A dinâmica da ilha gira em torno de quase dois mil animais agora que todas as crias nasceram. Conseguimos facilmente ver como é que o ciclo de crescimento destes nossos vizinhos se desenvolve. Os pais vão perder todas as penas em breve, ganhando uma nova plumagem que vai durar um ano inteiro, penas novas para sobreviver a uma migração invernosa. Enquanto perdem as penas e as substituem, os adultos ficam em terra – perdem a impermiabilidade e ficam tristemente no mesmo sítio – pouco se mexem, que a energia tem que ser conservada até poderem nadar novamente, parecem tristes e soturnos, quase miseráveis . As crias ainda jovens e inexperientes têm que sair da ilha, mergulhar, nadar e alimentar-se pela primeira vez de peixe e krill frescos. Para que tal aconteça, a plumagem infantil cai, dando lugar a penas lustrosas, novas, pretas e brancas e sobretudo, impermeáveis.
A certa altura na evolução desta especie tudo aconteceu de forma perfeita. As crias perdem a plumagem e crescem penas que lhes permitem ir à agua, os pais mudam de penas e ficam em terra, e pouco depois todos partem em grupo, abandonando a ilha em busca de um inverno no gelo. Trocar a ordem de muda de penas seria catastrófico – os pais não poderiam alimentar as crias que necessitam de doses horárias de comida.
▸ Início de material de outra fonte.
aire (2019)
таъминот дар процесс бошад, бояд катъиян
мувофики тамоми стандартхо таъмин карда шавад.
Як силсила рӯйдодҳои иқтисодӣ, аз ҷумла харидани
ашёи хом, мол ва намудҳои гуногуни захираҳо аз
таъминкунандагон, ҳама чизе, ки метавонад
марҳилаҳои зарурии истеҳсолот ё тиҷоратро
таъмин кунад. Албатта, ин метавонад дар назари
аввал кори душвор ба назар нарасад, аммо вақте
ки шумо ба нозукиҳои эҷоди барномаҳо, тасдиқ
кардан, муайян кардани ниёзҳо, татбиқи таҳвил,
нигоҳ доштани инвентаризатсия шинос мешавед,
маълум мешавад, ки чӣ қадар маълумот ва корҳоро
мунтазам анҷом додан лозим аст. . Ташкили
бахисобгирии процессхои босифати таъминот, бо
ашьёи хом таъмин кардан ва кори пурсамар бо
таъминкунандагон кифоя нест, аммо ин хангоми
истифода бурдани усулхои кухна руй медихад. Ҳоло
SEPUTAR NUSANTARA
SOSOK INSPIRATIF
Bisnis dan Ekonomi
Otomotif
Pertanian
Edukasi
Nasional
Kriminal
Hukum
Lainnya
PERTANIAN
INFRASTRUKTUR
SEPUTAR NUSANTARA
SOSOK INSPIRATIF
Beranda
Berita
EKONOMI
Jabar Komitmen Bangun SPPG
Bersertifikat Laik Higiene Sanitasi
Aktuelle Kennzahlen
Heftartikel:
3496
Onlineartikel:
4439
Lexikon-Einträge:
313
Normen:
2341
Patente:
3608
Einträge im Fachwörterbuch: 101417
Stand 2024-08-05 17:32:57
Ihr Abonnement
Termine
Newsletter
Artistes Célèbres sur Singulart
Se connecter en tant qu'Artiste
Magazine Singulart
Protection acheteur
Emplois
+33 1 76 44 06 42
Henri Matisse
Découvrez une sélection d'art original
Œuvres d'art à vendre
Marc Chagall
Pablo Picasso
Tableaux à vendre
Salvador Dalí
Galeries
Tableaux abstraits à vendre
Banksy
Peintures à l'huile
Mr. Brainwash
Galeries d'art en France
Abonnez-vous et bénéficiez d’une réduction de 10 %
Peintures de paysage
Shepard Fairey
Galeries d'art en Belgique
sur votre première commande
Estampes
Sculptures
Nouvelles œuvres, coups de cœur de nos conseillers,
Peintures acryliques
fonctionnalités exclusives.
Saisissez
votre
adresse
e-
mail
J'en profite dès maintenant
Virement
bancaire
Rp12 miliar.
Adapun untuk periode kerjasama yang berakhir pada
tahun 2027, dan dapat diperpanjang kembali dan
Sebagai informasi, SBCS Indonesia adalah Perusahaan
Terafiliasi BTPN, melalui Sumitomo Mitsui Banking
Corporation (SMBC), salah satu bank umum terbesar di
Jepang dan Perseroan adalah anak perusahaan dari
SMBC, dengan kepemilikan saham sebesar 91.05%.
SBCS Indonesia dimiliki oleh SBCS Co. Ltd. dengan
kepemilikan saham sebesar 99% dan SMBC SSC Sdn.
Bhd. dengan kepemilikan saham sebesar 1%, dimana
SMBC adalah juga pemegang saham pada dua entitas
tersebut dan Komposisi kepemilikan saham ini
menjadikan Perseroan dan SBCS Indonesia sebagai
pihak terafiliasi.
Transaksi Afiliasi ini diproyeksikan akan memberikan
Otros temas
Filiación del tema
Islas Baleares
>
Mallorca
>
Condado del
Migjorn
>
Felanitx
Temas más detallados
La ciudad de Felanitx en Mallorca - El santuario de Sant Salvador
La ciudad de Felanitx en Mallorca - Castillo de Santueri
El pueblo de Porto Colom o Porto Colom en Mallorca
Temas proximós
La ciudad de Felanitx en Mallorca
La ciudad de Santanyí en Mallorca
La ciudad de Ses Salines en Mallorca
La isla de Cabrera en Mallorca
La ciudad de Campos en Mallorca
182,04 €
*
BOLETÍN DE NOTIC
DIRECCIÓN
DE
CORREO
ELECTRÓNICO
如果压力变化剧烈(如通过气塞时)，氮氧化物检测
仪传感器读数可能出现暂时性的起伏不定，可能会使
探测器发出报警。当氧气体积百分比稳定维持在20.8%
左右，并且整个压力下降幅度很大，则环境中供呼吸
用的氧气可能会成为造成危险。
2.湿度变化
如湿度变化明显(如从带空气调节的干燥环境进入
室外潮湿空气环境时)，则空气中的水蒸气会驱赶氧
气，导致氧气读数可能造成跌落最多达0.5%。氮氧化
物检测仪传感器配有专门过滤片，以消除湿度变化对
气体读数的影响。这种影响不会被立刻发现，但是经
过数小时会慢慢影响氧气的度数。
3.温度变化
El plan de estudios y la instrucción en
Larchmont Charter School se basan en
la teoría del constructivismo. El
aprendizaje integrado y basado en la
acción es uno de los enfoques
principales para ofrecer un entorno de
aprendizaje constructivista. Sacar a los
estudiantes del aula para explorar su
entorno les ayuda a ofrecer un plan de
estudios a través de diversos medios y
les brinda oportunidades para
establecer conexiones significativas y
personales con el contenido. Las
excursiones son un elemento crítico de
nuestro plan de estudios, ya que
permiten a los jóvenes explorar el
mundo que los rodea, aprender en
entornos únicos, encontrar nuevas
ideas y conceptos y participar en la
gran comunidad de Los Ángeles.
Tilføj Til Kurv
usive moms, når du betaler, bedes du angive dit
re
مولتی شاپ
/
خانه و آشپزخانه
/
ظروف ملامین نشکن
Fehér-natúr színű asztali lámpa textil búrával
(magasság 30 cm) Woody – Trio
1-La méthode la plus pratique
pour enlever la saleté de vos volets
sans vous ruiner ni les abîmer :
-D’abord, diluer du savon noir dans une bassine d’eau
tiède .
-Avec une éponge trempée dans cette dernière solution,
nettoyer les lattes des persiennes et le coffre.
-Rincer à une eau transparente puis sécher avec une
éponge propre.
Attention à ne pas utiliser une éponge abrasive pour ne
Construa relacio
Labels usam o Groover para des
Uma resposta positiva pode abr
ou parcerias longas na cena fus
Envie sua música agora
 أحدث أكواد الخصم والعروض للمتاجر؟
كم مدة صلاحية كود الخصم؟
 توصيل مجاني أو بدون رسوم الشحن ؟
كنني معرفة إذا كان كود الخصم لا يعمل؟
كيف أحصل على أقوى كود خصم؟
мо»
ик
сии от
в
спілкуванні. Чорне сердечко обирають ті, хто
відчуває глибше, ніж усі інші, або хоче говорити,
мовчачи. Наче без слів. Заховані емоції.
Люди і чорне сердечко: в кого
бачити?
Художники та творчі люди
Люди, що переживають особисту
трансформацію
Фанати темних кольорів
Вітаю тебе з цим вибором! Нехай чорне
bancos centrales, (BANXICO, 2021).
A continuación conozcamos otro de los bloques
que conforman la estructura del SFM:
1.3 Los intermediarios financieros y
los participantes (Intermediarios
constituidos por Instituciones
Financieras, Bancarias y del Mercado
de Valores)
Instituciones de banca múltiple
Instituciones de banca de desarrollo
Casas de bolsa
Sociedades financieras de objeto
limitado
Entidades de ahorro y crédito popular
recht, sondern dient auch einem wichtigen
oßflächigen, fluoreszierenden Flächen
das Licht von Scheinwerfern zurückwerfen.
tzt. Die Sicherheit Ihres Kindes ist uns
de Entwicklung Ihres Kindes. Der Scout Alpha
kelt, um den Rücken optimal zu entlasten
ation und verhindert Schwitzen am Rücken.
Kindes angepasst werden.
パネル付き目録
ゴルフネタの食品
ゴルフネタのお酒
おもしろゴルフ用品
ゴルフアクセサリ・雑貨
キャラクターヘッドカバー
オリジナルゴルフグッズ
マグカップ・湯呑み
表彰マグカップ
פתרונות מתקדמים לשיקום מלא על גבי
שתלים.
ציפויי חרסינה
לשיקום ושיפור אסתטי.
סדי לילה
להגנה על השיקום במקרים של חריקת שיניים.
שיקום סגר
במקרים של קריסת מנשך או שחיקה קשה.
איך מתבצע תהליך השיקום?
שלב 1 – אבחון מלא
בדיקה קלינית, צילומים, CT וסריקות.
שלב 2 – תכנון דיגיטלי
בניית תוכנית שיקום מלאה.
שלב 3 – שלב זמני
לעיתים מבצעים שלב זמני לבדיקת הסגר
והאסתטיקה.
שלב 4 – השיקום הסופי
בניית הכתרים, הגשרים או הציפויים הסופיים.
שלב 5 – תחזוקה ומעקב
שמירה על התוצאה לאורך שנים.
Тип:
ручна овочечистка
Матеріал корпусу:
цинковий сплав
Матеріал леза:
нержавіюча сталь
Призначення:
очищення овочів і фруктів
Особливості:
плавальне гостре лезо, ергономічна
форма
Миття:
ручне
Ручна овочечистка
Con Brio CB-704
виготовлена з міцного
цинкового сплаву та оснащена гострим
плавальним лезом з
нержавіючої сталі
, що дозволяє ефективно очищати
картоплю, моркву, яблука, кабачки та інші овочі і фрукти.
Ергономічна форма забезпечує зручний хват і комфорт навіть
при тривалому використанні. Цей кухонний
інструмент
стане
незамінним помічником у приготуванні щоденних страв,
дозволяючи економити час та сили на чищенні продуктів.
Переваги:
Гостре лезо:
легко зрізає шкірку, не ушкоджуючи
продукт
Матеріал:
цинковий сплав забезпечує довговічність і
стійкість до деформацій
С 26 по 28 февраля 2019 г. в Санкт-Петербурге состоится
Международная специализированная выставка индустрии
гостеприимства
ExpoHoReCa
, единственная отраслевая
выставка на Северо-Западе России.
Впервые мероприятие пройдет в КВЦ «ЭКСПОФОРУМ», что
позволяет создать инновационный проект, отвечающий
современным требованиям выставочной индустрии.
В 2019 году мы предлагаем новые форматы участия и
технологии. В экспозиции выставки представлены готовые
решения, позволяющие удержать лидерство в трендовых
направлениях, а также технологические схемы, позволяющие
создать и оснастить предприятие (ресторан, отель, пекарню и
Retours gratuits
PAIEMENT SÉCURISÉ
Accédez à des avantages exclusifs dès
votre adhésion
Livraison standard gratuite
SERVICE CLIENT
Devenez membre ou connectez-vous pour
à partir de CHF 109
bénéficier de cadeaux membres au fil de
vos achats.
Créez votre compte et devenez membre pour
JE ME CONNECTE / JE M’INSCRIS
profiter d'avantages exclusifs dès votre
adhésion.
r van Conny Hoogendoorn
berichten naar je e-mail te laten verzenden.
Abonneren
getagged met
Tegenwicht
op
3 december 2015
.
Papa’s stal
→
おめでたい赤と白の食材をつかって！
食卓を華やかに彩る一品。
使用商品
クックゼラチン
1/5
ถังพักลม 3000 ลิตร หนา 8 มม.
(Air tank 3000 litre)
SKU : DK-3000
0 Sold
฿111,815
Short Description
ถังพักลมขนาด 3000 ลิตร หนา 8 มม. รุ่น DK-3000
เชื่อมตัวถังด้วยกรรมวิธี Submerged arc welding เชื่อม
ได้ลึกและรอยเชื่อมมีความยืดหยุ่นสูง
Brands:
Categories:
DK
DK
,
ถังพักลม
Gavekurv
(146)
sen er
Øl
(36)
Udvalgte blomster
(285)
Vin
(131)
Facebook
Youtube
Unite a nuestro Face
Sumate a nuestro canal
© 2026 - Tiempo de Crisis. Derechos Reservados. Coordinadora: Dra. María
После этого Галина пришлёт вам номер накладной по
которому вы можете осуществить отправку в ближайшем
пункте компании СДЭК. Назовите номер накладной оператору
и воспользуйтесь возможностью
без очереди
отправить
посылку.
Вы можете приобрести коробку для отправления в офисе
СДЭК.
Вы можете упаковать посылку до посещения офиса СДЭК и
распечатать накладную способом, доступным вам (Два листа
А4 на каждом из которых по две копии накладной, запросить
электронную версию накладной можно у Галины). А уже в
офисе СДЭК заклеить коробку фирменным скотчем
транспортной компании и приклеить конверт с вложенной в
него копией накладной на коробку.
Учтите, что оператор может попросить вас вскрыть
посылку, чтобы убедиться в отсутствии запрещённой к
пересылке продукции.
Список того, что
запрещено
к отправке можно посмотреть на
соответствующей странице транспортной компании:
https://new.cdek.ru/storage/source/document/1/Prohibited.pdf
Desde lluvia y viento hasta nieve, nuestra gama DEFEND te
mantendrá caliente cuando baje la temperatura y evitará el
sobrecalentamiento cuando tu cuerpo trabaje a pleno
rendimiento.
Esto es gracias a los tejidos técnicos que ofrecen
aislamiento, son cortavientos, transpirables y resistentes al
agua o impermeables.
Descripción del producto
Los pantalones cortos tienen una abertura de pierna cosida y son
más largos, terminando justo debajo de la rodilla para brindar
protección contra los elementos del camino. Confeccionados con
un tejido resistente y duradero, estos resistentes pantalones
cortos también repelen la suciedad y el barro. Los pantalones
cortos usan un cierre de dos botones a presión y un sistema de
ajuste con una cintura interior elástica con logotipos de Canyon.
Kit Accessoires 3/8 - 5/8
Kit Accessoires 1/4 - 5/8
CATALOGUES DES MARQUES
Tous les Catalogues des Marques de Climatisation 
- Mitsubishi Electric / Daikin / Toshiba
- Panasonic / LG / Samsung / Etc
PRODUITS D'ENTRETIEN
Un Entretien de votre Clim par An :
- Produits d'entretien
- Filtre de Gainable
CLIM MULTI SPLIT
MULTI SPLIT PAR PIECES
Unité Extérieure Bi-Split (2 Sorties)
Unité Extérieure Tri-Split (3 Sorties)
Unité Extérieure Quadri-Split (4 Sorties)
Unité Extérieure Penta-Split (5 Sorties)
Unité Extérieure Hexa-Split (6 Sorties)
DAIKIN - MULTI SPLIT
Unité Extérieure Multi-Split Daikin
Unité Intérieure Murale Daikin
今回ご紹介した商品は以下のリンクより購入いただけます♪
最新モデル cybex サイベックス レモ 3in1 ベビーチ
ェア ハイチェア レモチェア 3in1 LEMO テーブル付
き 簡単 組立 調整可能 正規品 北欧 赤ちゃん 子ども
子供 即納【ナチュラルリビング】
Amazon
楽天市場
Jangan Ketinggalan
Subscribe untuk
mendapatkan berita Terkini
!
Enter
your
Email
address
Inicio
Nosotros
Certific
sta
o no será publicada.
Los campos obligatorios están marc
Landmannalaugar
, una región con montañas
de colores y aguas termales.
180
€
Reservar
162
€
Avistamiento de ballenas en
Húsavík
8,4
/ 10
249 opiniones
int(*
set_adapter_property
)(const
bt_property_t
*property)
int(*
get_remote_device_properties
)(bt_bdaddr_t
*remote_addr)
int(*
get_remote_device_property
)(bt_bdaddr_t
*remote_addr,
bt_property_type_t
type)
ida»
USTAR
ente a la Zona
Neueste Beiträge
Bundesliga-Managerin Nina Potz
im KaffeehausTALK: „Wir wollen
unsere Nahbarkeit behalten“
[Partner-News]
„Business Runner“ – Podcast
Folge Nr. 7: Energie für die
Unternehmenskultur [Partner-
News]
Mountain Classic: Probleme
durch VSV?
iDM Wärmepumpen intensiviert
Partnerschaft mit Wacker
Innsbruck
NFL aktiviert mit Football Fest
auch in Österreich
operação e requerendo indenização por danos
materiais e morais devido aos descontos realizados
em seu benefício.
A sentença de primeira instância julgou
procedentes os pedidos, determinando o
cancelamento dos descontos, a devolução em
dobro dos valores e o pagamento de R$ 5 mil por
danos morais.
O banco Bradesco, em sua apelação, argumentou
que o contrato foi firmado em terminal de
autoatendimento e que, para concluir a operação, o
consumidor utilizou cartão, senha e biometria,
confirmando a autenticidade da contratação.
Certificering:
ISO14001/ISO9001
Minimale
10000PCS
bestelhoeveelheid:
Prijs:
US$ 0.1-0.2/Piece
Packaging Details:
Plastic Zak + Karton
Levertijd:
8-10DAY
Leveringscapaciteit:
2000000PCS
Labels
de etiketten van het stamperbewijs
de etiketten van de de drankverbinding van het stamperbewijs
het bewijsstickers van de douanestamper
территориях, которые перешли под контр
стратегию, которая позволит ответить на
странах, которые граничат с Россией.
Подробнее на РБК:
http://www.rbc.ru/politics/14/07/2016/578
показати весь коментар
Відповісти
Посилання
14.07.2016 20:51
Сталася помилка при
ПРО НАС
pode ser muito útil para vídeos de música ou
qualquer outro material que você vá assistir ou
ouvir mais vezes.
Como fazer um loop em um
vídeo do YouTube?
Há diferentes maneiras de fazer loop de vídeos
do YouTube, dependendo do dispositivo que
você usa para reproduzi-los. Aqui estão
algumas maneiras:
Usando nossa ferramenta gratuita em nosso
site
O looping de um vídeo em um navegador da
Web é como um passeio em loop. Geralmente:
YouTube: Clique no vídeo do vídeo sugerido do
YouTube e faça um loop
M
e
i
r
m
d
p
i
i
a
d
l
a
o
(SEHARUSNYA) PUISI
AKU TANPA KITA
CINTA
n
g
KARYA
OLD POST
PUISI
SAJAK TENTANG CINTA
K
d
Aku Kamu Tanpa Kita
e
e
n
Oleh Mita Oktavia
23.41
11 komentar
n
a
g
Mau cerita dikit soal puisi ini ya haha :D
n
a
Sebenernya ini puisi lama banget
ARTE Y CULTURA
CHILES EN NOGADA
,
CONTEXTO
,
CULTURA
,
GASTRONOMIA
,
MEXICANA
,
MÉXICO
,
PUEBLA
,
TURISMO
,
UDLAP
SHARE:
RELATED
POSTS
O continente mais seco, tecnicamente o maior deserto, regista aumentos médios de temperatura cada ano, um crescimento na pluviosidade, afectando consecutivamente a vida dos residentes. Quando se molham muito novos (durante os 2 primeiros meses de vida) muitas das crias padecem, não conseguindo sobreviver ao frio que se sobrepõe a tudo, e que aumenta com a presença de agua.
É um privilégio testemunhar a precisão com que a natureza existe - assistir da plateia a tudo o que acontece neste palco improvável – a resiliência de uma especie que sobrevive diariamente a ameaças constantes, predadores, doenças, acidentes e também chuvas cada vez mais frequentes.